This publish is co-written with Julieta Rappan, Macarena Blasi, and María Candela Blanco from the Authorities of the Metropolis of Buenos Aires.
The Authorities of the Metropolis of Buenos Aires repeatedly works to enhance citizen providers. In February 2019, it launched an AI assistant named Boti out there by means of WhatsApp, essentially the most broadly used messaging service in Argentina. With Boti, residents can conveniently and shortly entry all kinds of details about the town, comparable to renewing a driver’s license, accessing healthcare providers, and studying about cultural occasions. This AI assistant has develop into a most popular communication channel and facilitates greater than 3 million conversations every month.
As Boti grows in recognition, the Authorities of the Metropolis of Buenos Aires seeks to supply new conversational experiences that harness the most recent developments in generative AI. One problem that residents typically face is navigating the town’s advanced bureaucratic panorama. The Metropolis Authorities’s web site contains over 1,300 authorities procedures, every of which has its personal logic, nuances, and exceptions. The Metropolis Authorities acknowledged that Boti may enhance entry to this info by immediately answering residents’ questions and connecting them to the best process.
To pilot this new resolution, the Authorities of the Metropolis of Buenos Aires partnered with the AWS Generative AI Innovation Middle (GenAIIC). The groups labored collectively to develop an agentic AI assistant utilizing LangGraph and Amazon Bedrock.
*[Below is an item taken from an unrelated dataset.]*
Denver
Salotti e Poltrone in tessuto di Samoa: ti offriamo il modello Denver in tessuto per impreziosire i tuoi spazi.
The answer contains two major parts: an enter guardrail system and a authorities procedures agent. The enter guardrail makes use of a customized LLM classifier to investigate incoming consumer queries, figuring out whether or not to approve or block requests based mostly on their content material. Authorized requests are dealt with by the federal government procedures agent, which retrieves related procedural info and generates responses. Since most consumer queries deal with a single process, we developed a novel reasoning retrieval system to enhance retrieval accuracy. This technique initially retrieves comparative summaries that disambiguate related procedures after which applies a big language mannequin (LLM) to pick out essentially the most related outcomes. The agent makes use of this info to craft responses in Boti’s attribute type, delivering quick, useful, and expressive messages in Argentina’s Rioplatense Spanish dialect. We targeted on distinctive linguistic options of this dialect together with the voseo (utilizing “vos” as an alternative of “tú”) and periphrastic future (utilizing “ir a” earlier than verbs).
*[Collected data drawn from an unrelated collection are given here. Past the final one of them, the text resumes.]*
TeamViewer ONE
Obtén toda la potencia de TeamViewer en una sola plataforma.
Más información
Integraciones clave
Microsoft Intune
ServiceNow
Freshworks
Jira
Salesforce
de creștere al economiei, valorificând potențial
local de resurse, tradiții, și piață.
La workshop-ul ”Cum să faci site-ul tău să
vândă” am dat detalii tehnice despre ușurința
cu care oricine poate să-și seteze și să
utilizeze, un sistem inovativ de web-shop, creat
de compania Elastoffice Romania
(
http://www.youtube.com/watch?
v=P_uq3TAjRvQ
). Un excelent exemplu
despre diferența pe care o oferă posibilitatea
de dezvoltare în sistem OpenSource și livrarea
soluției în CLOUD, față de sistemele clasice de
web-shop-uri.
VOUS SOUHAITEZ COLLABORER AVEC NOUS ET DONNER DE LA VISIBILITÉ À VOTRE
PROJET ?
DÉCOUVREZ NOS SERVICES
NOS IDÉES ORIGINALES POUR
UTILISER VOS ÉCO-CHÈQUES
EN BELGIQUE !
On this publish, we dive into the implementation of the agentic AI system. We start with an outline of the answer, explaining its design and major options. Then, we talk about the guardrail and agent subcomponents and assess their efficiency. Our analysis reveals that the guardrails successfully block dangerous content material, together with offensive language, dangerous opinions, immediate injection makes an attempt, and unethical behaviors. The agent achieves as much as 98.9% top-1 retrieval accuracy utilizing the reasoning retriever, which marks a 12.5–17.5% enchancment over normal retrieval-augmented era (RAG) strategies. Material specialists discovered that Boti’s responses have been 98% correct in voseo utilization and 92% correct in periphrastic future utilization. The promising outcomes of this resolution set up a brand new period of citizen-government interplay.
Answer overview
The Authorities of the Metropolis of Buenos Aires and the GenAIIC constructed an agentic AI assistant utilizing Amazon Bedrock and LangGraph that features an enter guardrail system to allow secure interactions and a authorities procedures agent to reply to consumer questions. The workflow is proven within the following diagram.
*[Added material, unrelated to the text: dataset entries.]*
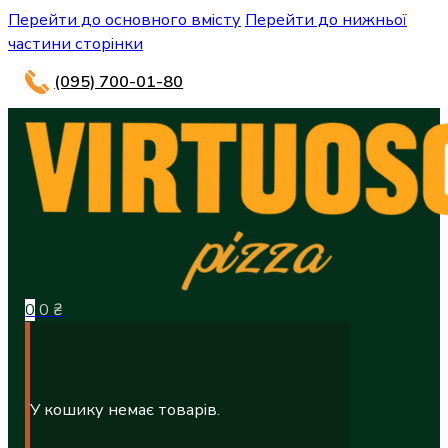
Перейти до основного вмісту
Перейти до нижньої
частини сторінки
(095) 700-01-80
0
0
₴
У кошику немає товарів.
The method begins when a consumer submits a query. In parallel, the query is handed to the enter guardrail system and authorities procedures agent. The enter guardrail system determines whether or not the query comprises dangerous content material. If triggered, it stops graph execution and redirects the consumer to ask questions on authorities procedures. In any other case, the agent continues to formulate its response. The agent both calls a retrieval instrument, which permits it to acquire related context and metadata from authorities procedures saved in Amazon Bedrock Data Bases, or responds to the consumer. Each the enter guardrail and authorities procedures agent use the Amazon Bedrock Converse API for LLM inference. This API offers entry to a big selection of LLMs, serving to us optimize efficiency and latency throughout totally different subtasks.
Enter guardrail system
Enter guardrails assist stop the LLM system from processing dangerous content material. Though Amazon Bedrock Guardrails presents one implementation method with filters for particular phrases, content material, or delicate info, we developed a customized resolution. This supplied us better flexibility to optimize efficiency for Rioplatense Spanish and monitor particular sorts of content material. The next diagram illustrates our method, during which an LLM classifier assigns a main class (“authorized” or “blocked”) in addition to a extra detailed subcategory.
Authorized queries are inside the scope of the federal government procedures agent. They include on-topic requests, which deal with authorities procedures, and off-topic requests, that are low-risk dialog questions that the agent responds to immediately. Blocked queries include high-risk content material that Boti ought to keep away from, together with offensive language, dangerous opinions, immediate injection assaults, or unethical behaviors.
We evaluated the enter guardrail system on a dataset consisting of each regular and dangerous consumer queries. The system efficiently blocked 100% of dangerous queries, whereas often flagging regular queries as dangerous. This efficiency stability makes certain that Boti can present useful info whereas sustaining secure and acceptable interactions for customers.
Agent system
The federal government procedures agent is chargeable for answering consumer questions. It determines when to retrieve related procedural info utilizing its retrieval instrument and generates responses in Boti’s attribute type. Within the following sections, we look at each processes.
Reasoning retriever
The agent can use a retrieval instrument to supply correct and up-to-date details about authorities procedures. Retrieval instruments sometimes make use of a RAG framework to carry out semantic similarity searches between consumer queries and a information base containing doc chunks saved as embeddings, after which present essentially the most related samples as context to the LLM. Authorities procedures, nevertheless, current challenges to this normal method. Associated procedures, comparable to renewing and reprinting drivers’ licenses, may be troublesome to disambiguate. Moreover, every consumer query sometimes requires info from one particular process. The combination of chunks returned from normal RAG approaches will increase the probability of producing incorrect responses.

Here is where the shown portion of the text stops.